Before Chef Florabel Co-Yatco ever thought about opening a restaurant under her own name, she made a deliberate choice to stay in other people’s kitchens. For her, knowing how to cook was never enough. What mattered more was understanding how restaurants functioned as businesses—day after day, under pressure, and across roles.
While studying at the University of Santo Tomas, she spent a full year in practicum under Glenda Barretto of Via Mare, followed by another year working as her protégé. “Nung nasa college ako sa UST, nag practicum ako for one year with Glenda Barretto of Via Mare, tapos nag-work ako dun for one year as her protégé,” she says. The experience gave her early exposure to the realities of running a food operation beyond the kitchen.
After that, she joined Le Soufflé, working under Chef Jessie and Billy King for the next eight years. “After that, I worked with Chef Jessie and Billy King at Le Soufflé for eight years,” she recalls. During that time, she didn’t move upward quickly or narrowly. Instead, she experienced nearly every role the restaurant had to offer. “I rose from the ranks kumbaga, from regular na taga-balat ng gulay, to taga-sauté line to the head chef to the general manager,” she says, adding that she wanted to understand the business from every angle. “So I experienced everything in the restaurant.”
Despite her natural extroversion and wide network, Co-Yatco resisted pressure to strike out on her own too early. “I’m a very extroverted person and marami akong kaibigan at kakilala,” she says. People around her often questioned her decision to keep working for others. “Ang tanong nila sa akin parang, ‘Why are you still working?’” She recalls that expectations within her community added to that pressure. “Di ba, pag sa Chinese, bakit ka pa nagtatrabaho? Why don’t you have your own business?”
For Co-Yatco, the answer was straightforward. “Eh ako it’s not enough that you know how to cook,” she explains. “You have to learn the operations.” She understood that rushing into ownership without that knowledge carried real risk. “Hindi ganon kabilis,” she says. “Kasi I may not survive.”
Rather than learning on her own at the expense of mistakes, she chose a different approach. “So sabi ko, I have to gain experience,” she explains. “Imbes na mag-practice ako sa sarili ko, I have to practice sa iba, para matutunan ko.” For her, formal training and hands-on exposure mattered more than theory. “Kasi kahit mag-aral ka pa, iba ang experience,” she says. “Experience is the best teacher.”

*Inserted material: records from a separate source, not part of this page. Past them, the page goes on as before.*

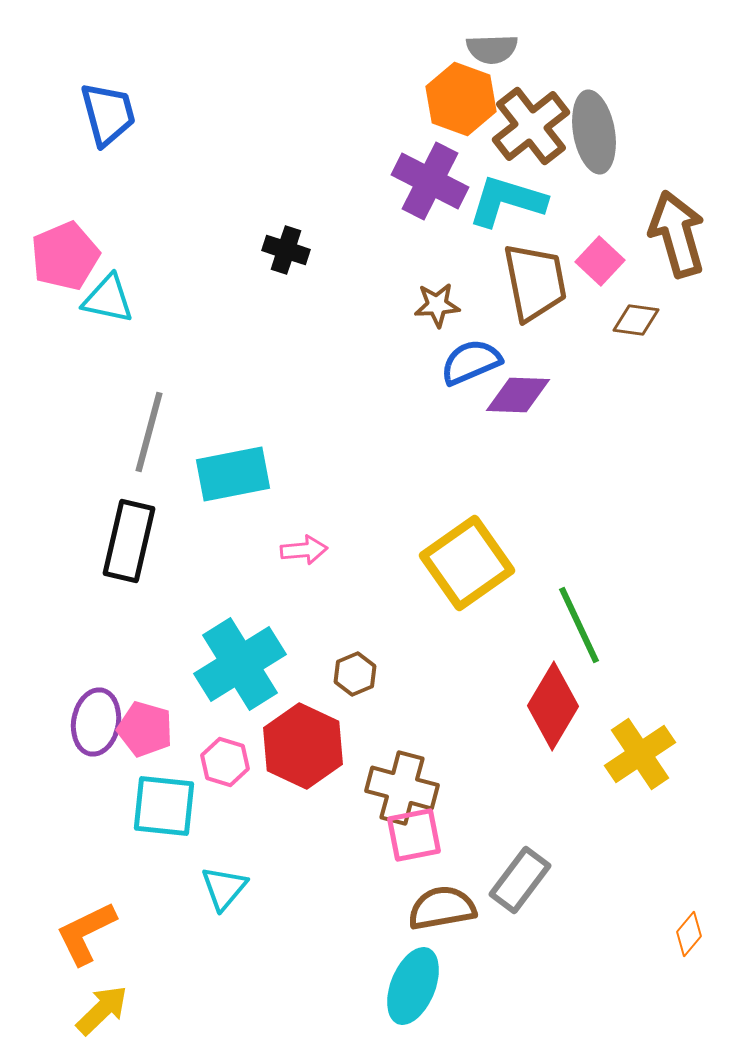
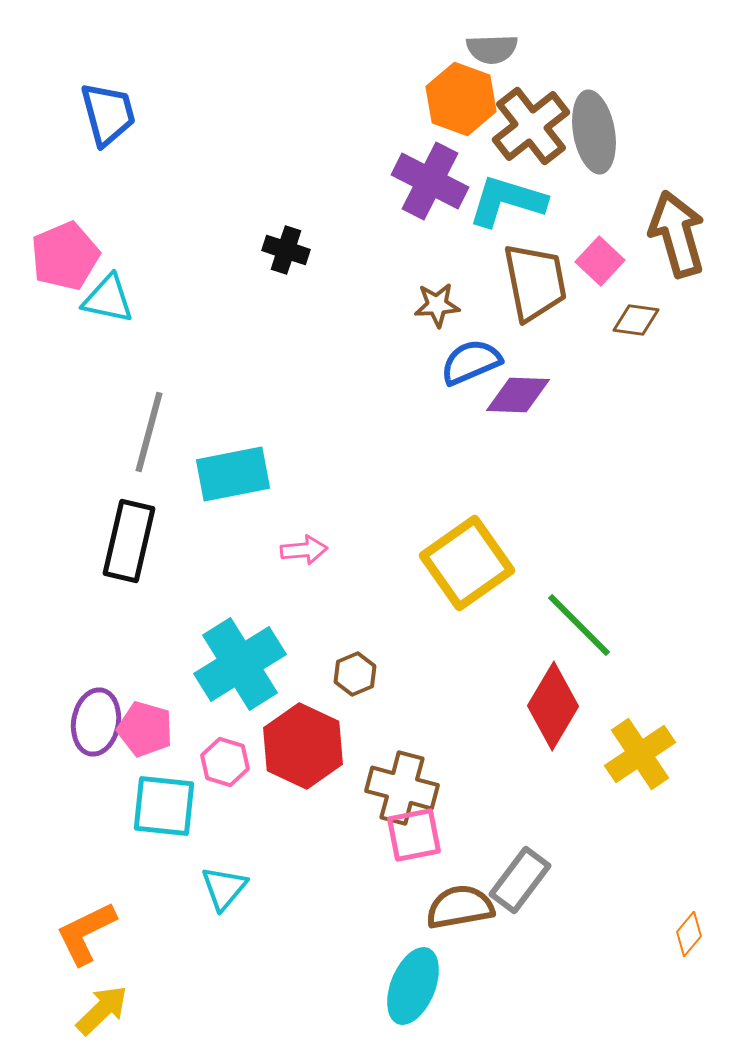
green line at (579, 625): rotated 20 degrees counterclockwise
brown semicircle at (442, 908): moved 18 px right, 1 px up
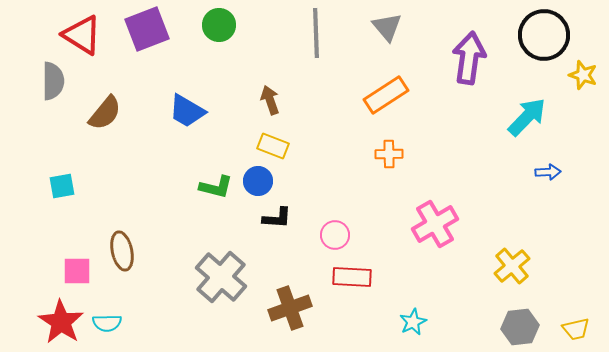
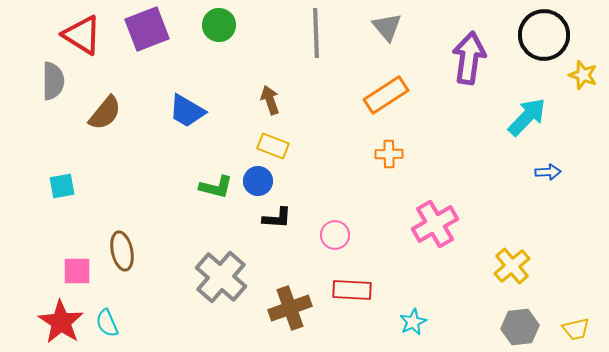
red rectangle: moved 13 px down
cyan semicircle: rotated 68 degrees clockwise
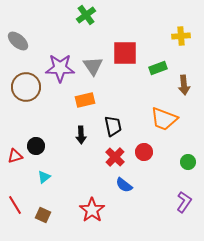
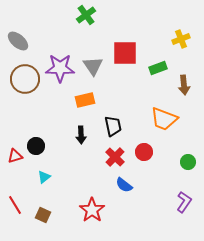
yellow cross: moved 3 px down; rotated 18 degrees counterclockwise
brown circle: moved 1 px left, 8 px up
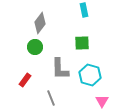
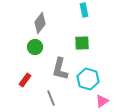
gray L-shape: rotated 15 degrees clockwise
cyan hexagon: moved 2 px left, 4 px down
pink triangle: rotated 24 degrees clockwise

That belief shaped the timing of her entrepreneurial journey. She didn’t view working under others as delay or limitation, but as preparation—an opportunity to absorb lessons without bearing the full risk of ownership. By the time she was ready to open her own restaurant, she wasn’t just confident in her cooking. She understood systems, people, costs, and the day-to-day realities that determine whether a restaurant survives.
Chef Florabel Co-Yatco’s path shows that restraint can be a strategic choice. In an industry where talent often pushes people to open their own place too early, she chose to stay, observe, and learn. By spending nearly a decade mastering operations before ownership, she treated experience not as a stepping stone, but as the foundation. Her story is a reminder that in entrepreneurship, timing matters—and sometimes the smartest move is to wait until you truly understand how the business works.